The term may be relatively new to some, but as a week’s discussion on social media has shown, it’s now at the center of popular culture discourse – and not just what it means, but whether the word itself is even true. to use.

Invented by Canadian journalist Wanna Thompson, Blackfishing is a white woman trying to imitate the appearance of a Black or mulatto woman. She can do this by adopting an extreme fake tan, lip plumping, curly hair, or even a BBL (Brazilian butt lift). But being a Catfish is more than just looks.

It implies a kind of cultural appropriation, especially where there is a chance of financial gain. The way you speak and the music you make can give the impression that a white woman is trying to be Black.

In ‘Boyz’ Nelson samples the popular hip hop song ‘Bad Boy 4 Life’ by P-Diddy. The video is also heavily influenced by black culture, from the outfits she wears to the choreography. This borrowing of black culture sounds suspicious – while Little Mix makes RnB-inspired songs, they’re a pop band.

Of course, Nelson isn’t the only musician criticized for engaging in Black music at will – contrasts have been drawn with the likes of Amy, while others like Miley Cyrus, Ariana Grande have been accused of appropriating Black music. Winehouse and Adele, who from the very beginning more openly and readily acknowledged the influence on their work.

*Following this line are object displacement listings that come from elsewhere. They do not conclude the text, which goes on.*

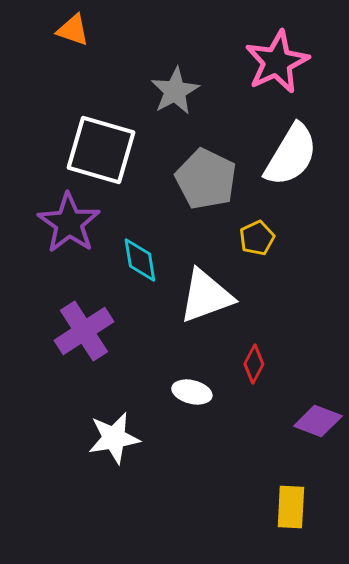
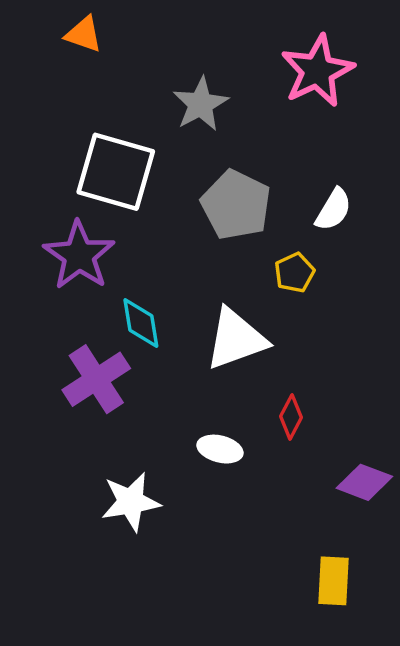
white semicircle: (291, 155) -> (333, 210), moved, size x0.6
cyan diamond: (140, 260) -> (141, 323), moved

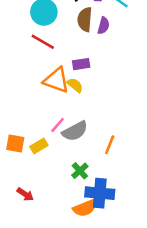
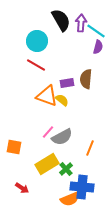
brown semicircle: (85, 19) -> (86, 79), moved
purple semicircle: (103, 26) -> (98, 47), moved
yellow rectangle: (39, 146) -> (47, 164), moved, size x1.6

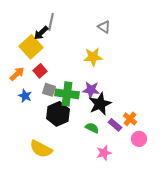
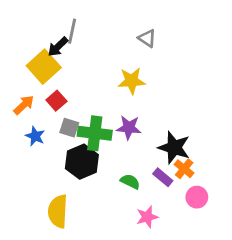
black star: (100, 104) -> (174, 147), moved, turned -30
yellow semicircle: (41, 149) -> (58, 211), turned 65

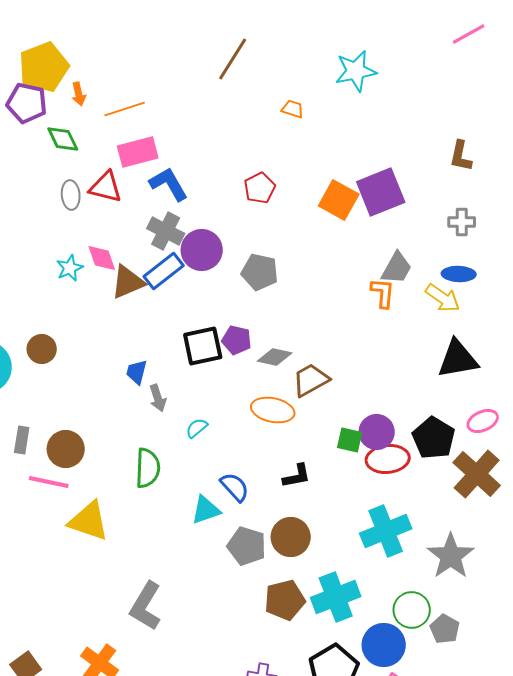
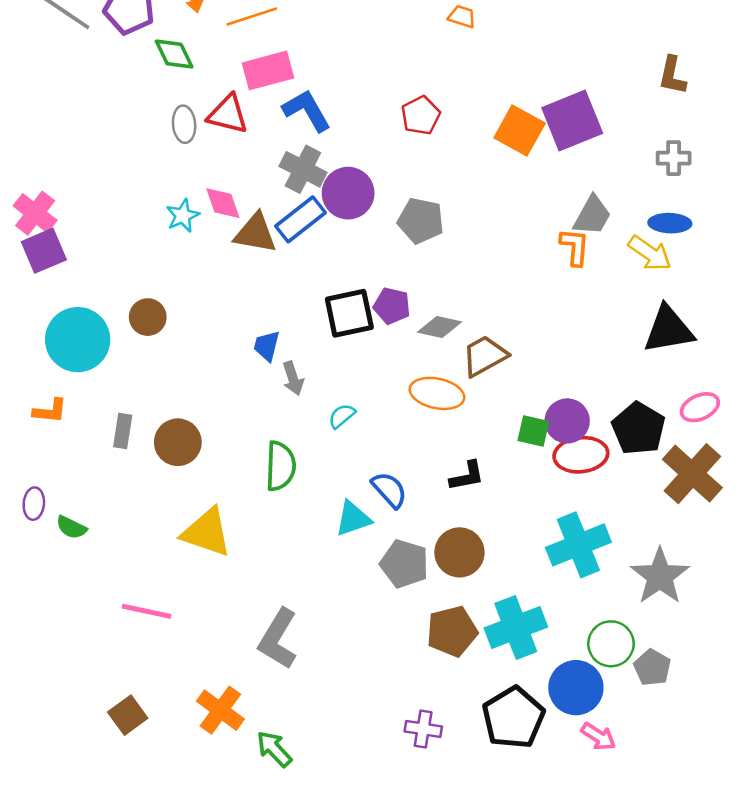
brown triangle: (128, 282) -> (255, 233), turned 33
pink line: (49, 482) -> (146, 611), moved

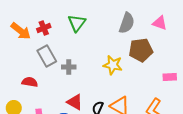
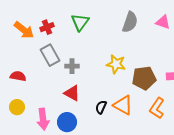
brown pentagon: (141, 50) -> (144, 78), moved
red semicircle: (30, 82) -> (18, 76), moved
red triangle: (75, 102) -> (72, 93), moved

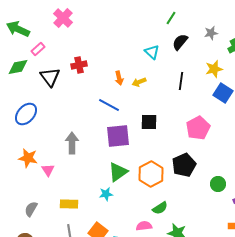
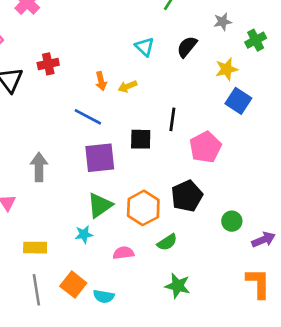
black semicircle: (180, 42) -> (187, 47), moved
black line: (181, 81) -> (172, 119), moved
green semicircle: (160, 208) -> (167, 242), moved
pink semicircle: (144, 226) -> (124, 253), moved

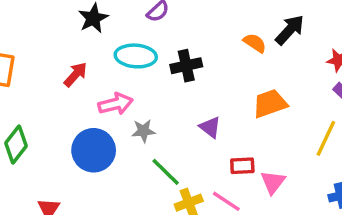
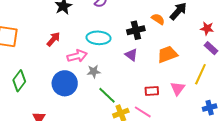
cyan ellipse: (136, 56) -> (98, 38), moved
black cross: (186, 66) -> (136, 30), moved
purple triangle: (210, 127) -> (131, 55), moved
pink triangle: (273, 182) -> (178, 88), moved

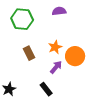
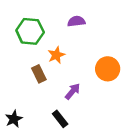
orange star: (55, 47) -> (56, 55), moved
orange circle: (75, 56) -> (108, 69), moved

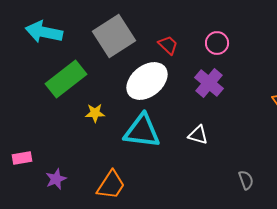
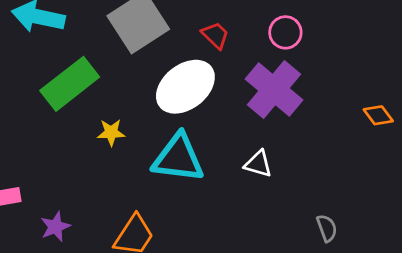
purple cross: (209, 83) -> (274, 90), size x1.4

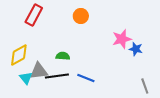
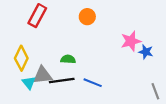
yellow diamond: (19, 55) -> (21, 58), turned -35

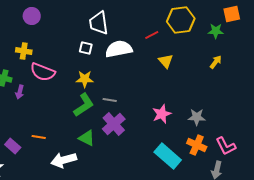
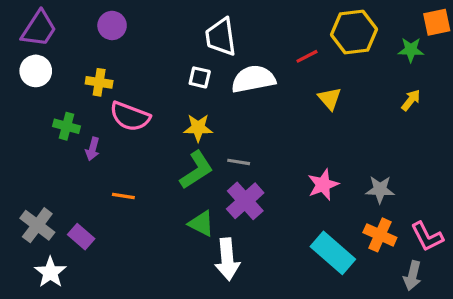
orange line: (39, 137) -> (123, 196), moved
white arrow: (64, 160) -> (227, 259), moved, turned -80

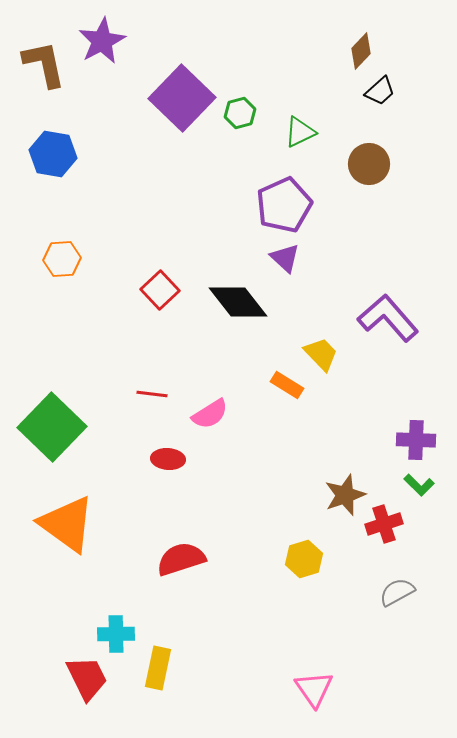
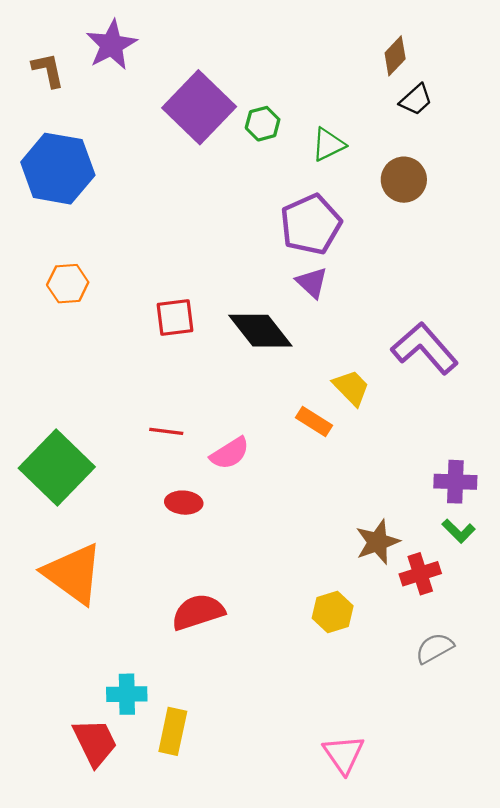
brown L-shape: (44, 64) -> (48, 70), size x0.7
blue hexagon: (53, 154) -> (58, 169), size x1.4
red square: (160, 290) -> (175, 318), turned 36

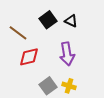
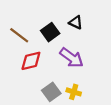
black square: (48, 20) -> (50, 32), moved
purple arrow: (67, 54) -> (72, 58), turned -45

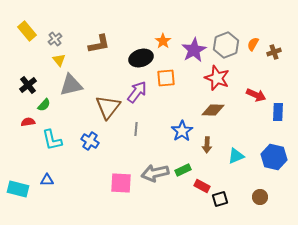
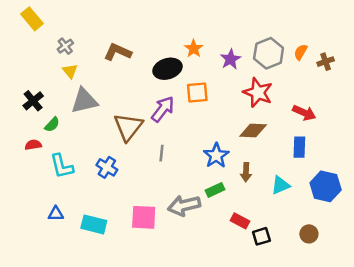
yellow rectangle: (27, 31) -> (32, 19), moved
brown L-shape: (99, 44) -> (118, 52), turned -145
purple star: (194, 50) -> (230, 59), size x0.7
blue rectangle: (278, 112) -> (299, 147), moved
green rectangle: (183, 170) -> (215, 190), moved
cyan rectangle: (18, 189) -> (94, 224), moved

After watching Nelson’s new video this week, writer Natasha Mulenga said: writes for Teen VogueHe wondered what was bothering him.

“Was it white men in poorly made cornfields? Was it the concept – the mostly white neighborhood of “Perfectville” attacked by people dressed as if they were having a B2K meeting with a white woman from Dagenham, Essex?” “Or was the same white woman I saw in 2011 winning the X-Factor as a quarter of Little Mix’s, the same skin color as her now featured artist Nicki Minaj?”